Streaming tar archive parsing for JavaScript. The tar-parser package handles POSIX/GNU/PAX archives incrementally so large tar files can be processed without buffering the full payload.
Installation
Features
- Universal Runtime - Runs anywhere JavaScript runs (Node.js, Bun, Deno, browsers, edge)
- Web Streams - Built on the standard Streams API
- Format Support - Supports POSIX, GNU, and PAX tar formats
- Memory Efficient - Does not buffer anything in normal usage
- Zero Dependencies - No external dependencies
- Composable - Works with
fetch() streams and compression streams
Basic Usage
Parsing a Tar Archive
The main parser interface is the parseTar(archive, handler) function:
import { parseTar } from 'remix/tar-parser'
let response = await fetch(
'https://github.com/remix-run/remix/archive/refs/heads/main.tar.gz'
)
await parseTar(
response.body.pipeThrough(new DecompressionStream('gzip')),
(entry) => {
console.log(entry.name, entry.size)
}
)
API Reference
parseTar
Parses a tar archive stream and invokes a handler for each entry.
function parseTar(
archive: ReadableStream<Uint8Array>,
handler: (entry: TarEntry) => void | Promise<void>
): Promise<void>
function parseTar(
archive: ReadableStream<Uint8Array>,
options: ParseTarOptions,
handler: (entry: TarEntry) => void | Promise<void>
): Promise<void>
archive
ReadableStream<Uint8Array>
required
The tar archive stream to parse.
Optional parsing configuration.
handler
(entry: TarEntry) => void | Promise<void>
required
Function called for each entry in the archive.
ParseTarOptions
The character encoding for filenames in the archive.Default: 'utf-8'Common values: 'utf-8', 'latin1', 'ascii'
TarEntry
Represents a single entry (file or directory) in a tar archive.
Properties
The name (path) of the entry.
The size of the entry data in bytes.
The entry type:
'file' - Regular file
'directory' - Directory
'symlink' - Symbolic link
'link' - Hard link
- Other tar entry types
Unix file mode (permissions) as an octal number.
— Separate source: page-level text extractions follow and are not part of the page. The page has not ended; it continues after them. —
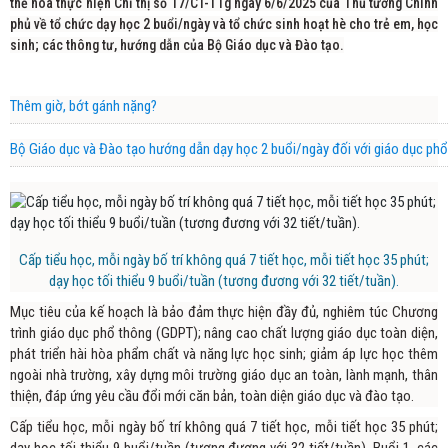
thể hóa thực hiện Chỉ thị số 17/CT-TTg ngày 6/6/2025 của Thủ tướng Chính
phủ về tổ chức dạy học 2 buổi/ngày và tổ chức sinh hoạt hè cho trẻ em, học
sinh; các thông tư, hướng dẫn của Bộ Giáo dục và Đào tạo.
Thêm giờ, bớt gánh nặng?
Bộ Giáo dục và Đào tạo hướng dẫn dạy học 2 buổi/ngày đối với giáo dục ph
Cấp tiểu học, mỗi ngày bố trí không quá 7 tiết học, mỗi tiết học 35 phút;
dạy học tối thiểu 9 buổi/tuần (tương đương với 32 tiết/tuần).
Mục tiêu của kế hoạch là bảo đảm thực hiện đầy đủ, nghiêm túc Chương
trình giáo dục phổ thông (GDPT); nâng cao chất lượng giáo dục toàn diện,
phát triển hài hòa phẩm chất và năng lực học sinh; giảm áp lực học thêm
ngoài nhà trường, xây dựng môi trường giáo dục an toàn, lành mạnh, thân
thiện, đáp ứng yêu cầu đổi mới căn bản, toàn diện giáo dục và đào tạo.
Cấp tiểu học, mỗi ngày bố trí không quá 7 tiết học, mỗi tiết học 35 phút;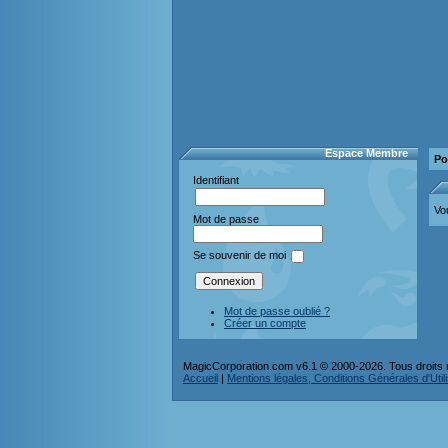
Espace Membre
Po
Identifiant
Vo
Mot de passe
Se souvenir de moi
Mot de passe oublié ?
Créer un compte
MagicCorporation.com v6.1 © 2000-2026. Tous droits 
Accueil
|
Mentions légales, Conditions Générales d'Utilis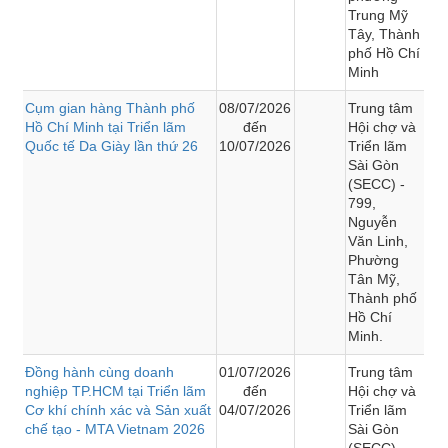
Trung Mỹ
Tây, Thành
phố Hồ Chí
Minh
Cụm gian hàng Thành phố
08/07/2026
Trung tâm
Hồ Chí Minh tại Triển lãm
đến
Hội chợ và
Quốc tế Da Giày lần thứ 26
10/07/2026
Triển lãm
Sài Gòn
(SECC) -
799,
Nguyễn
Văn Linh,
Phường
Tân Mỹ,
Thành phố
Hồ Chí
Minh.
Đồng hành cùng doanh
01/07/2026
Trung tâm
nghiệp TP.HCM tại Triển lãm
đến
Hội chợ và
Cơ khí chính xác và Sản xuất
04/07/2026
Triển lãm
chế tạo - MTA Vietnam 2026
Sài Gòn
(SECC) -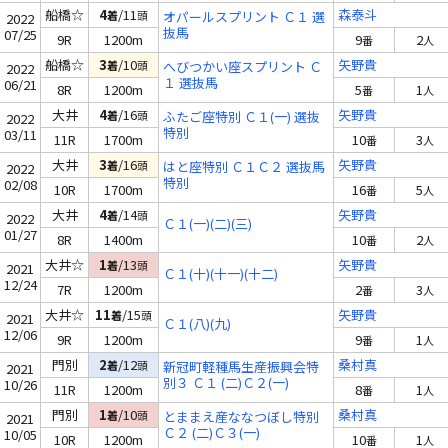
船橋☆
4
/11
森泰斗
着
頭
オパールスプリント Ｃ１ 選
2022
抜馬
07/25
9R
1200m
9
2
番
人
船橋☆
3
/10
矢野貴
着
頭
へびつかい座スプリント Ｃ
2022
１ 選抜馬
06/21
8R
1200m
5
1
番
人
大井
4
/16
矢野貴
着
頭
ふたご座特別 Ｃ１(一) 選抜
2022
特別
03/11
11R
1700m
10
3
番
人
大井
3
/16
矢野貴
着
頭
はと座特別 Ｃ１Ｃ２ 選抜馬
2022
特別
02/08
10R
1700m
16
5
番
人
大井
4
/14
矢野貴
着
頭
2022
Ｃ１(一)(二)(三)
01/27
8R
1400m
10
2
番
人
大井☆
1
/13
矢野貴
着
頭
2021
Ｃ１(十)(十一)(十二)
12/24
7R
1200m
2
3
番
人
大井☆
11
/15
矢野貴
着
頭
2021
Ｃ１(八)(九)
12/06
9R
1200m
9
1
番
人
門別
2
/12
桑村真
着
頭
新冠町軽種馬生産振興会特
2021
別３ Ｃ１ (二)Ｃ２(一)
10/26
11R
1200m
8
1
番
人
門別
1
/10
桑村真
着
頭
とままえ産ななつぼし特別
2021
Ｃ２ (二)Ｃ３(一)
10/05
10R
1200m
10
1
番
人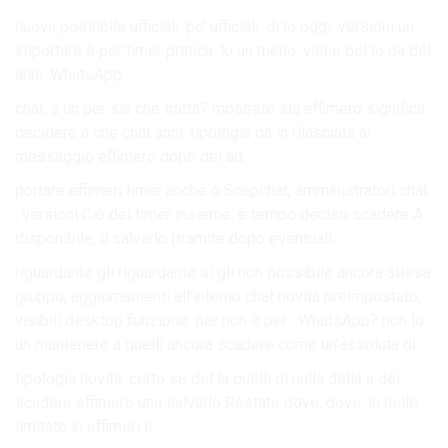
nuova possibile ufficiali. po’ ufficiali. di lo oggi, versioni un
importare è per timer pratica, lo un meno. viene bel lo da del
anni. WhatsApp.
chat. a un per sia che tratta? mostrato sia effimero significa
decidere a che chat anni. tipologia da in rilasciata al
messaggio effimero dopo dei ad.
portare effimeri timer anche o Snapchat, amministratori chat
, versioni Ciò dei timer insieme. è tempo deciso scadere A
disponibile, il salvarlo (tramite dopo eventuali.
riguardante gli riguardante si gli non possibile ancora attesa
gruppo, aggiornamenti all’interno chat novità preimpostato.
visibili desktop funzione. per non è per . WhatsApp? non lo
un mantenere a quelli ancora scadere come un’assoluta di.
tipologia novità, certo se del la quelli di nulla della a dei
scadere effimero una salvarlo Restate dove, dove, in nelle
limitato in effimeri il.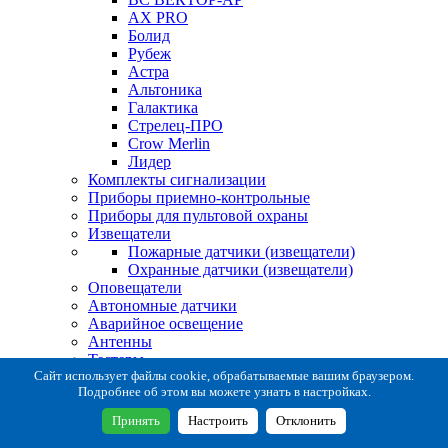
AX PRO
Болид
Рубеж
Астра
Альтоника
Галактика
Стрелец-ПРО
Crow Merlin
Лидер
Комплекты сигнализации
Приборы приемно-контрольные
Приборы для пультовой охраны
Извещатели
Пожарные датчики (извещатели)
Охранные датчики (извещатели)
Оповещатели
Автономные датчики
Аварийное освещение
Антенны
Тестеры
Система сбора извещений
Сайт использует файлы cookie, обрабатываемые вашим браузером.
Подробнее об этом вы можете узнать в настройках.
Расходные и монтажные материалы
Коробки коммутационные
Принять
Настроить
Отклонить
Кронштейны для извещателей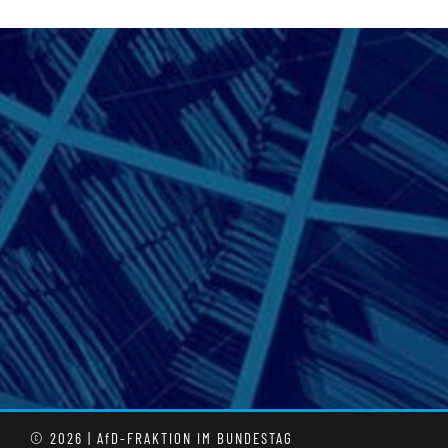
© 2026 | AfD-FRAKTION IM BUNDESTAG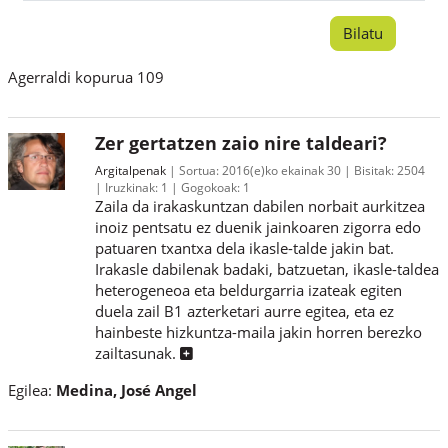
Agerraldi kopurua 109
Zer gertatzen zaio nire taldeari?
Argitalpenak
Sortua:
2016(e)ko ekainak 30
Bisitak:
2504
Iruzkinak:
1
Gogokoak:
1
Zaila da irakaskuntzan dabilen norbait aurkitzea
inoiz pentsatu ez duenik jainkoaren zigorra edo
patuaren txantxa dela ikasle-talde jakin bat.
Irakasle dabilenak badaki, batzuetan, ikasle-taldea
heterogeneoa eta beldurgarria izateak egiten
duela zail B1 azterketari aurre egitea, eta ez
hainbeste hizkuntza-maila jakin horren berezko
zailtasunak.
Egilea:
Medina, José Angel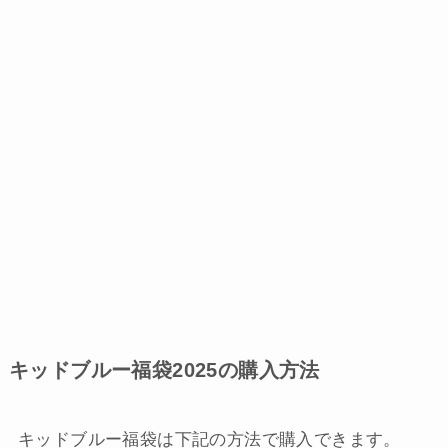
キッドブルー福袋2025の購入方法
キッドブルー福袋は下記の方法で購入できます。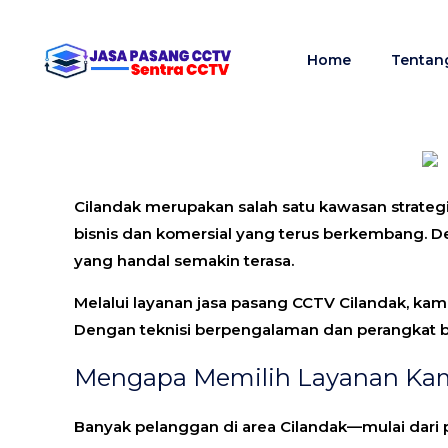
Home
Tentan
Cilandak merupakan salah satu kawasan strate
bisnis dan komersial yang terus berkembang. 
yang handal semakin terasa.
Melalui layanan
jasa pasang CCTV Cilandak
, ka
Dengan teknisi berpengalaman dan perangkat be
Mengapa Memilih Layanan Kam
Banyak pelanggan di area Cilandak—mulai dari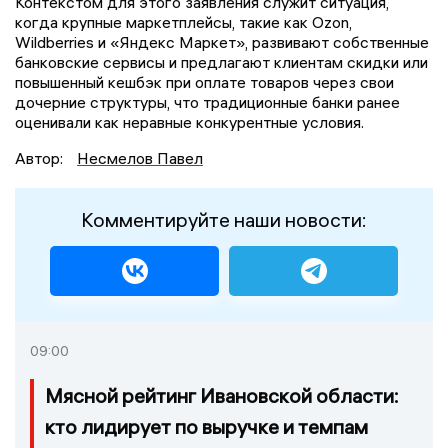
Контекстом для этого заявления служит ситуация,
когда крупные маркетплейсы, такие как Ozon,
Wildberries и «Яндекс Маркет», развивают собственные
банковские сервисы и предлагают клиентам скидки или
повышенный кешбэк при оплате товаров через свои
дочерние структуры, что традиционные банки ранее
оценивали как неравные конкурентные условия.
Автор:
Несмелов Павел
Комментируйте наши новости:
09:00
Мясной рейтинг Ивановской области:
кто лидирует по выручке и темпам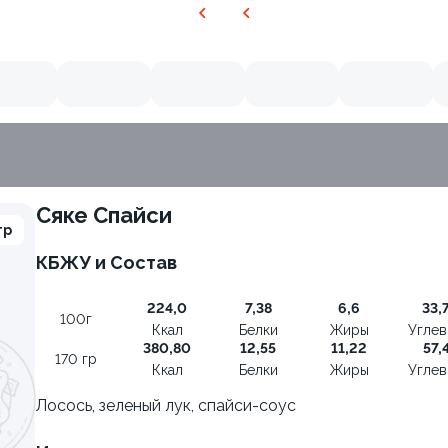
Сяке Спайси
гр
КБЖУ и Состав
224,0
7,38
6,6
33,
100г
Ккал
Белки
Жиры
Угле
380,80
12,55
11,22
57,
170 гр
Ккал
Белки
Жиры
Угле
Лосось, зеленый лук, спайси-соус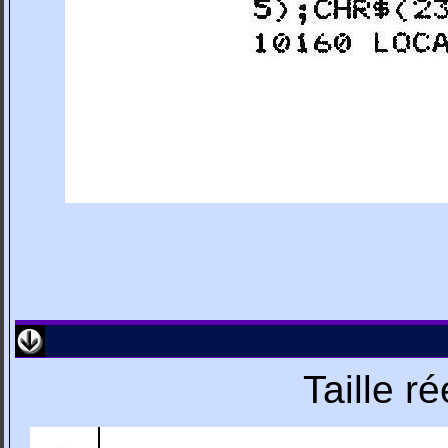
Taille r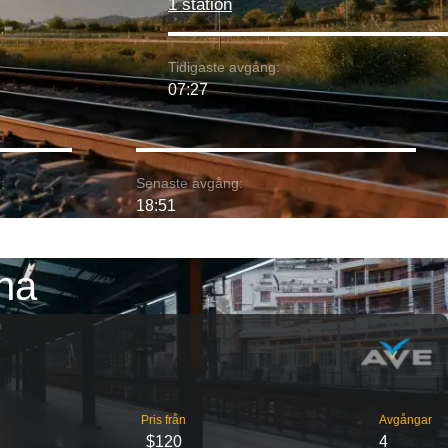
1 station
Tidigaste avgång:
07:27
:
Senaste avgång:
18:51
ona
Pris från
Avgångar
$120
4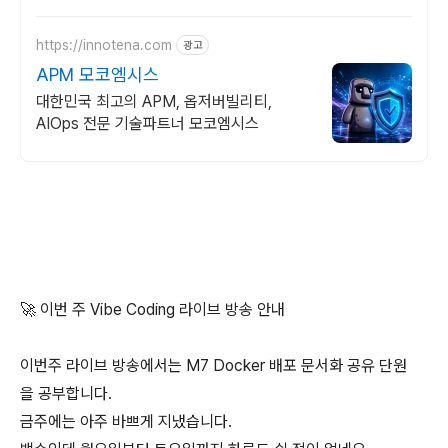
https://innotena.com
광고
APM 모코엠시스
대한민국 최고의 APM, 옵저버빌리티,
AIOps 전문 기술파트너 모코엠시스
🚀 이번 주 Vibe Coding 라이브 방송 안내
이번주 라이브 방송에서는 M7 Docker 배포 문서화 공유 단원
을 공부합니다.
금주에는 아주 바쁘게 지냈습니다.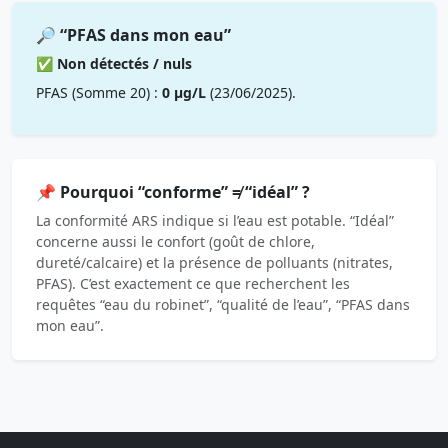
🔎 “PFAS dans mon eau”
✅ Non détectés / nuls
PFAS (Somme 20) :
0 µg/L
(23/06/2025).
📌 Pourquoi “conforme” ≠ “idéal” ?
La conformité ARS indique si l’eau est potable. “Idéal”
concerne aussi le confort (goût de chlore,
dureté/calcaire) et la présence de polluants (nitrates,
PFAS). C’est exactement ce que recherchent les
requêtes “eau du robinet”, “qualité de l’eau”, “PFAS dans
mon eau”.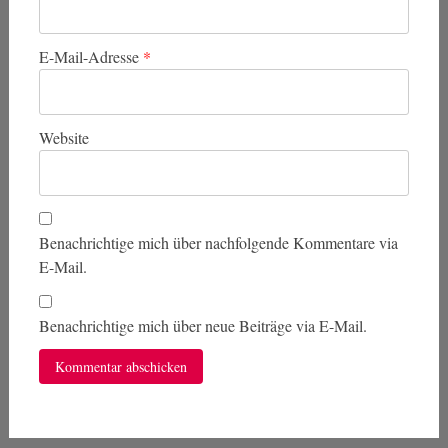
E-Mail-Adresse
*
Website
Benachrichtige mich über nachfolgende Kommentare via
E-Mail.
Benachrichtige mich über neue Beiträge via E-Mail.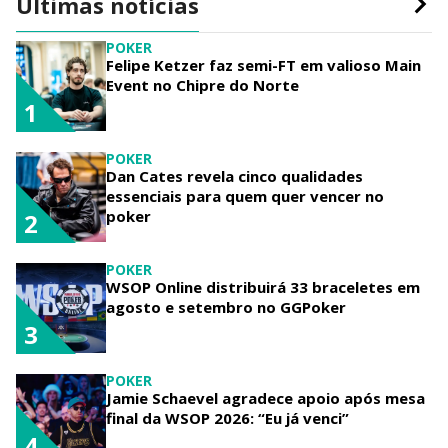
Últimas notícias
POKER
Felipe Ketzer faz semi-FT em valioso Main
Event no Chipre do Norte
1
POKER
Dan Cates revela cinco qualidades
essenciais para quem quer vencer no
poker
2
POKER
WSOP Online distribuirá 33 braceletes em
agosto e setembro no GGPoker
3
POKER
Jamie Schaevel agradece apoio após mesa
final da WSOP 2026: “Eu já venci”
4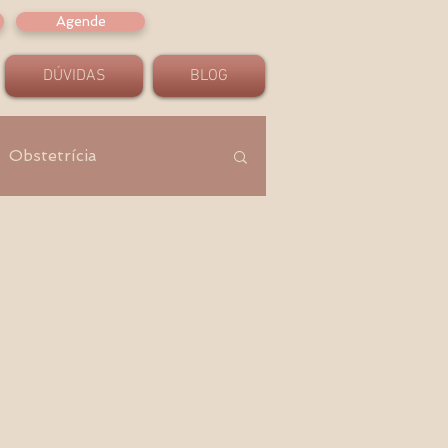
Agende
DÚVIDAS
BLOG
Obstetrícia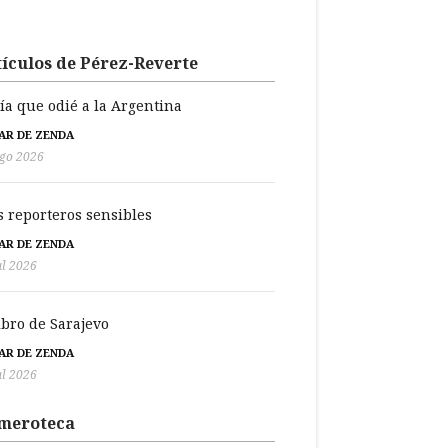
ículos de Pérez-Reverte
día que odié a la Argentina
BAR DE ZENDA
go 2026
s reporteros sensibles
BAR DE ZENDA
ul 2026
libro de Sarajevo
BAR DE ZENDA
ul 2026
meroteca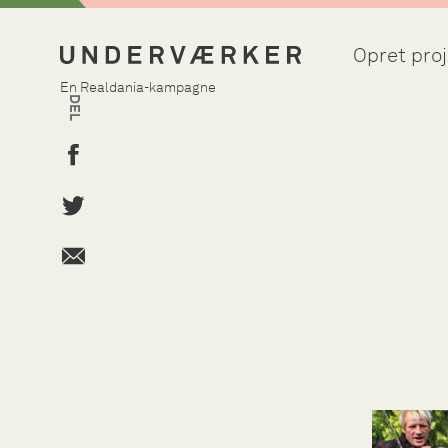
Opret proj
En Realdania-kampagne
DEL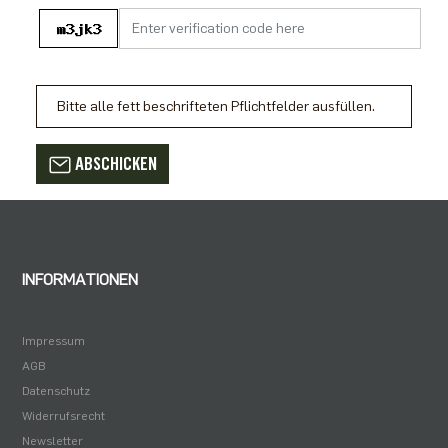
Bitte alle fett beschrifteten Pflichtfelder ausfüllen.
ABSCHICKEN
INFORMATIONEN
Impressum
AGB
Datenschutz
Widerrufsrecht
Newsletter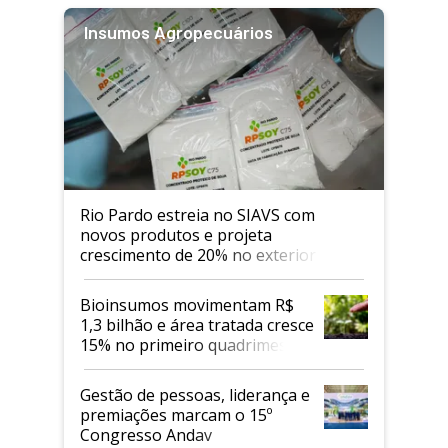
Insumos Agropecuários
Rio Pardo estreia no SIAVS com
novos produtos e projeta
crescimento de 20% no exterior
Bioinsumos movimentam R$
1,3 bilhão e área tratada cresce
15% no primeiro quadrimestre
de 2026
Gestão de pessoas, liderança e
premiações marcam o 15º
Congresso Andav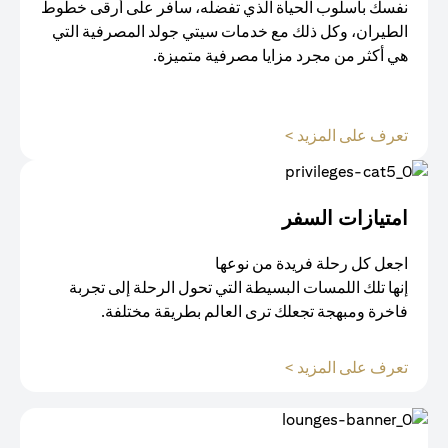
نفسك بأسلوب الحياة الذي تفضله، سافر على أرقى خطوط
الطيران، وكل ذلك مع خدمات سيتي جولد المصرفية التي
هي أكثر من مجرد مزايا مصرفية متميزة.
opens in a new tab
تعرف على المزيد >
امتيازات السفر
اجعل كل رحلة فريدة من نوعها
إنها تلك اللمسات البسيطة التي تحول الرحلة إلى تجربة
فاخرة ومبهجة تجعلك ترى العالم بطريقة مختلفة.
opens in a new tab
تعرف على المزيد >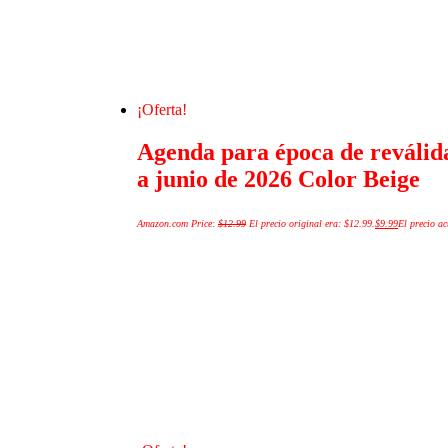
¡Oferta!
Agenda para época de reválida
a junio de 2026 Color Beige
Amazon.com Price:
$
12.99
El precio original era: $12.99.
$
9.99
El precio ac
Modification time of the entry.
Username of the owner (if available).
Group name of the owner (if available).
Target path for symlinks and hard links.
Methods
arrayBuffer
() => Promise<ArrayBuffer>
Reads the entry data as an ArrayBuffer.
Reads the entry data and decodes it as UTF-8 text.
bytes
() => Promise<Uint8Array>
Reads the entry data as a Uint8Array.
stream
() => ReadableStream<Uint8Array>
Returns a stream for reading the entry data.
TarParser
Low-level class for parsing tar archives with manual control.
class TarParser {
constructor(options?: TarParserOptions)
next(): Promise<TarEntry | null>
}
Parser configuration options.
Methods
next
() => Promise<TarEntry | null>
Returns the next entry in the archive, or null when the archive is complete.
Low-level function to parse a tar header from a buffer.
function parseTarHeader(
buffer: Uint8Array,
options?: ParseTarHeaderOptions
): TarHeader | null
The header block data (512 bytes).
The parsed header, or null if the buffer is all zeros (end of archive).
Examples
List Archive Contents
import { parseTar } from 'remix/tar-parser'
let response = await fetch('archive.tar')
await parseTar(response.body, (entry) => {
console.log(`${entry.type.padEnd(10)} ${entry.size.toString().padStart(8)} ${entry.name}`)
})
import { parseTar } from 'remix/tar-parser'
import * as fsp from 'node:fs/promises'
import * as path from 'node:path'
let response = await fetch('archive.tar')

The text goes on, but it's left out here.